But the first documented record of someone pondering the notion of the heliocentric model was actually Aristarchus of Samos in 270 BCE, almost 2,300 years ago and more than 700 years before the time of Copernicus or Galileo.
We Wondered about the Existence of Exoplanets Long before any Actual Discoveries
Similarly, we wondered about the existence of exoplanets long before any actual discoveries were made. An exoplanet is defined as any planet outside our own solar system, which would include planets within the Milky Way galaxy and planets in other galaxies. Giordano Bruno, a 16th-century philosopher and mathematician, was one of the first to openly discuss the possibility of the existence of these far-off worlds.
Bruno hypothesized that the stars we see in the night sky might actually be suns with their own planets orbiting around them. Like Copernicus and Galilei, Bruno was persecuted by the Catholic Church for his heretical views.
However, he did not let the charges of blasphemy stop him from speaking his mind. In 1584, Bruno asserted that “the space we declare to be infinite…in it are an infinity of worlds of the same kind as our own.” Bruno stuck his neck out to defend his idea, but it would not be long before he’d be joined by one of the true titans of astronomical discovery, Sir Isaac Newton.

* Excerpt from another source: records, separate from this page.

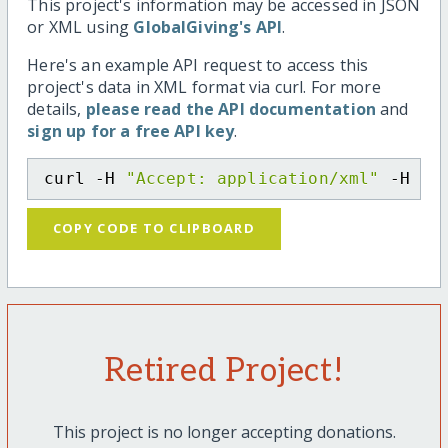
This project's information may be accessed in JSON
or XML using
GlobalGiving's API
.
Here's an example API request to access this
project's data in XML format via curl. For more
details,
please read the API documentation
and
sign up for a free API key
.
curl -H 
"Accept: application/xml"
 -H 
"C
COPY CODE TO CLIPBOARD
Retired Project!
This project is no longer accepting donations.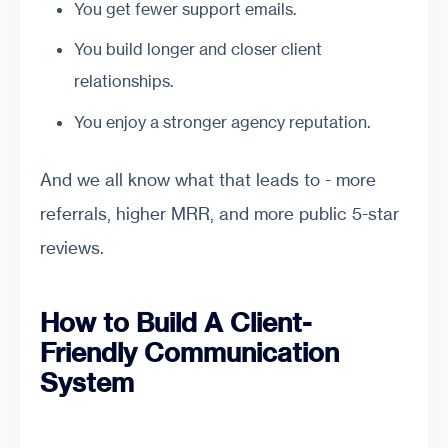
You get fewer support emails.
You build longer and closer client
relationships.
You enjoy a stronger agency reputation.
And we all know what that leads to - more
referrals, higher MRR, and more public 5-star
reviews.
How to Build A Client-
Friendly Communication
System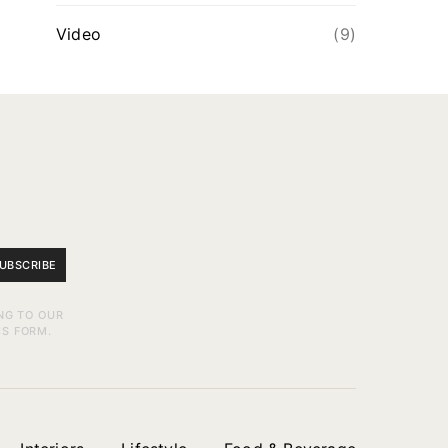
Video
(9)
UBSCRIBE
NG TO OUR
IS FORM.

If the Laws of Physics Are Consistent across the Universe Other Stars Ought to Have Planets Too
Newton was a mathematician and physicist. Principia, his seminal work, defined the laws of motion in the universe. From Newton’s enlightened perspective, he argued that if the laws of physics are consistent across the universe, as indeed they appear to be, then other stars ought to have planets just as ours does.
Notwithstanding these bold claims, it would be nearly 300 years before the first evidence of exoplanets would inadvertently be discovered. In 1917, Dutch-American astronomer Adrian van Maanen discovered a white dwarf star about 14 light-years from Earth. It is cataloged today as van Maanen 2 in honor of its discoverer.
When van Maanen used light spectroscopy to analyze the white dwarf, he observed the presence of heavy elements, but he could not deduce the reason for this unusual characteristic. More than a hundred years later, we now know that van Maanen was seeing evidence of exoplanets that had been destroyed by their former star as it transitioned through the red giant phase before it finally became a white dwarf star.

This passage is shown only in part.